Gaming and Leisure Properties (NASDAQ:GLPI) Releases FY24 Earnings Guidance

Gaming and Leisure Properties (NASDAQ:GLPIGet Free Report) updated its FY24 earnings guidance on Thursday. The company provided earnings per share guidance of $3.71-3.74 for the period, compared to the consensus earnings per share estimate of $3.74.

Gaming and Leisure Properties Stock Down 0.0 %

Shares of Gaming and Leisure Properties stock traded down $0.02 on Thursday, reaching $43.43. The stock had a trading volume of 1,026,000 shares, compared to its average volume of 1,407,592. The company has a 50 day moving average price of $44.91 and a 200 day moving average price of $45.93. The company has a quick ratio of 7.41, a current ratio of 7.41 and a debt-to-equity ratio of 1.48. Gaming and Leisure Properties has a 1 year low of $41.80 and a 1 year high of $52.31. The stock has a market capitalization of $11.79 billion, a P/E ratio of 15.68, a P/E/G ratio of 5.44 and a beta of 0.94.

Gaming and Leisure Properties Increases Dividend

The business also recently disclosed a quarterly dividend, which was paid on Friday, March 29th. Investors of record on Friday, March 15th were given a $0.76 dividend. This is a positive change from Gaming and Leisure Properties’s previous quarterly dividend of $0.73. This represents a $3.04 annualized dividend and a dividend yield of 7.00%. The ex-dividend date of this dividend was Thursday, March 14th. Gaming and Leisure Properties’s dividend payout ratio (DPR) is presently 109.75%.

Analyst Ratings Changes

GLPI has been the topic of a number of recent analyst reports. JMP Securities restated a market outperform rating and set a $53.00 price target on shares of Gaming and Leisure Properties in a research note on Monday, March 4th. Royal Bank of Canada cut their target price on Gaming and Leisure Properties from $50.00 to $49.00 and set an outperform rating on the stock in a research report on Thursday, February 29th. StockNews.com upgraded Gaming and Leisure Properties from a hold rating to a buy rating in a research note on Thursday, February 29th. Mizuho cut their price objective on Gaming and Leisure Properties from $50.00 to $47.00 and set a neutral rating on the stock in a report on Thursday, March 7th. Finally, Morgan Stanley decreased their target price on Gaming and Leisure Properties from $55.00 to $53.00 and set an overweight rating for the company in a report on Thursday, March 21st. Five equities research analysts have rated the stock with a hold rating and seven have issued a buy rating to the company. According to MarketBeat.com, the company has an average rating of Moderate Buy and a consensus target price of $52.09.

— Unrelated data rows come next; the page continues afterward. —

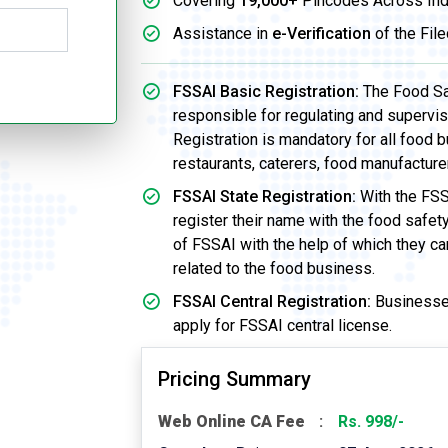
Covering
19,000+
Pincodes Across Ind
Assistance in
e-Verification
of the File
FSSAI Basic Registration:
The Food Saf
responsible for regulating and supervi
Registration is mandatory for all food b
restaurants, caterers, food manufacture
FSSAI State Registration:
With the FSS
register their name with the food safet
of FSSAI with the help of which they ca
related to the food business.
FSSAI Central Registration:
Businesses
apply for FSSAI central license.
Pricing Summary
Web Online CA Fee
Rs. 998/-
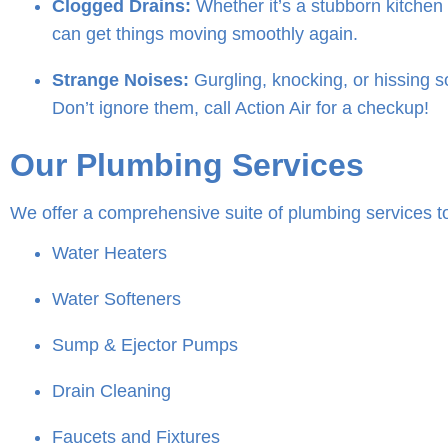
Clogged Drains:
Whether it’s a stubborn kitchen 
can get things moving smoothly again.
Strange Noises:
Gurgling, knocking, or hissing 
Don’t ignore them, call Action Air for a checkup!
Our Plumbing Services
We offer a comprehensive suite of plumbing services t
Water Heaters
Water Softeners
Sump & Ejector Pumps
Drain Cleaning
Faucets and Fixtures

View Our Latest Research Report on GLPI

Insider Transactions at Gaming and Leisure Properties

In other news, Director E Scott Urdang bought 2,500 shares of the firm’s stock in a transaction that occurred on Friday, March 1st. The stock was purchased at an average cost of $45.00 per share, for a total transaction of $112,500.00. Following the purchase, the director now directly owns 156,685 shares in the company, valued at approximately $7,050,825. The transaction was disclosed in a legal filing with the SEC, which is available through this hyperlink. Corporate insiders own 4.40% of the company’s stock.

About Gaming and Leisure Properties

(Get Free Report)

GLPI is engaged in the business of acquiring, financing, and owning real estate property to be leased to gaming operators in triple-net lease arrangements, pursuant to which the tenant is responsible for all facility maintenance, insurance required in connection with the leased properties and the business conducted on the leased properties, taxes levied on or with respect to the leased properties and all utilities and other services necessary or appropriate for the leased properties and the business conducted on the leased properties.